"Kalau dihubungkan dengan pembatasan BBM yang selama ini dilempar ke publik dengan yang dikeluarkan (5 aturan) tersebut tentu nggak nyambung, tidak relevan," kata Pengamat Energi dari Reforminer Institute, Pri Agung Rakhmanto kepada detikFinance, Jumat (4/5/2012).
Menurut Pri Agung, dari kelima aturan tersebut, penghematan konsumsi BBM subsidi yang bisa dilakukan hanya di bawah 1%.
SCROLL TO CONTINUE WITH CONTENT
Dari kelima aturan yang dikeluarkan, empat aturan sudah pernah dikeluarkan dan tidak ada yang baru.
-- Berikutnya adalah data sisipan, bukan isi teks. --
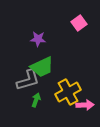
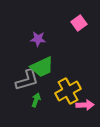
gray L-shape: moved 1 px left
yellow cross: moved 1 px up
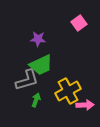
green trapezoid: moved 1 px left, 2 px up
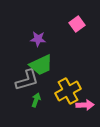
pink square: moved 2 px left, 1 px down
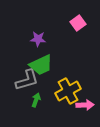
pink square: moved 1 px right, 1 px up
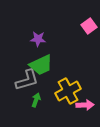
pink square: moved 11 px right, 3 px down
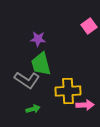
green trapezoid: moved 1 px up; rotated 100 degrees clockwise
gray L-shape: rotated 50 degrees clockwise
yellow cross: rotated 25 degrees clockwise
green arrow: moved 3 px left, 9 px down; rotated 56 degrees clockwise
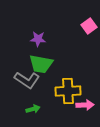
green trapezoid: rotated 65 degrees counterclockwise
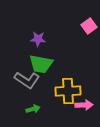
pink arrow: moved 1 px left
Dampaknya pun sampai saat ini juga tidak jelas.
"Pertama, gedung-gedung pemerintah kalau malam harus matikan lampu, harus hemat listrik, itukan Inpres-nya (Instruksi Presiden) sudah lama keluar, pada 2005 ada Inpres-nya, 2010 juga ada, tapi hasil penghematannya tidak ada yang terukur," ungkap Pri Agung.
Kedua aturan yang disebut 'basi' kata Pri Agung, PLN tidak boleh bangun pembangkit menggunakan BBM, itu sudah lama memang tidak pernah dilakukan.
"Yang jadi masalah saat ini banyak pembangkit PLN yang pakai gas malah pakai BBM, karena pasokan gasnya seret bukan karena PLN bangun pembangkit listrik berbasis BBM, dan asal tahu saja PLN juga tidak gunakan BBM subsidi dia beli BBM non subsidi," imbuhnya.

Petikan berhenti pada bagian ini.